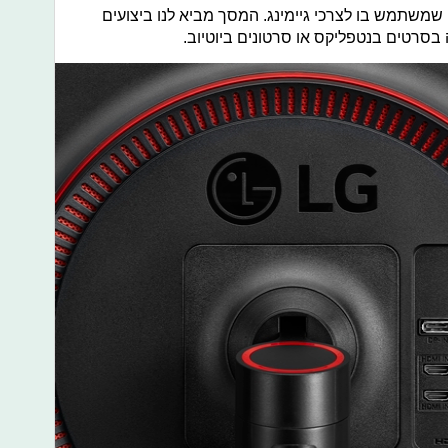
שמשתמש בו לצרכי גיימינג. המסך מביא לנו ביצועים
בסרטים בנטפליקס או סרטונים ביוטיוב.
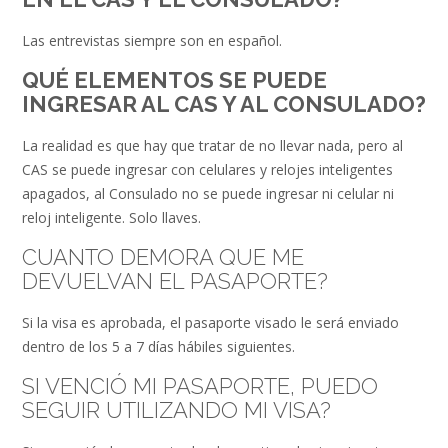
Las entrevistas siempre son en español.
QUÉ ELEMENTOS SE PUEDE
INGRESAR AL CAS Y AL CONSULADO?
La realidad es que hay que tratar de no llevar nada, pero al
CAS se puede ingresar con celulares y relojes inteligentes
apagados, al Consulado no se puede ingresar ni celular ni
reloj inteligente. Solo llaves.
CUANTO DEMORA QUE ME
DEVUELVAN EL PASAPORTE?
Si la visa es aprobada, el pasaporte visado le será enviado
dentro de los 5 a 7 días hábiles siguientes.
SI VENCIÓ MI PASAPORTE, PUEDO
SEGUIR UTILIZANDO MI VISA?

_WORK REQUIRED_
Set each line of the records down exactly, leaving every picture out.

_SOLUTION_
שמשתמש בו לצרכי גיימינג. המסך מביא לנו ביצועים
בסרטים בנטפליקס או סרטונים ביוטיוב.
Las entrevistas siempre son en español.
QUÉ ELEMENTOS SE PUEDE
INGRESAR AL CAS Y AL CONSULADO?
La realidad es que hay que tratar de no llevar nada, pero al
CAS se puede ingresar con celulares y relojes inteligentes
apagados, al Consulado no se puede ingresar ni celular ni
reloj inteligente. Solo llaves.
CUANTO DEMORA QUE ME
DEVUELVAN EL PASAPORTE?
Si la visa es aprobada, el pasaporte visado le será enviado
dentro de los 5 a 7 días hábiles siguientes.
SI VENCIÓ MI PASAPORTE, PUEDO
SEGUIR UTILIZANDO MI VISA?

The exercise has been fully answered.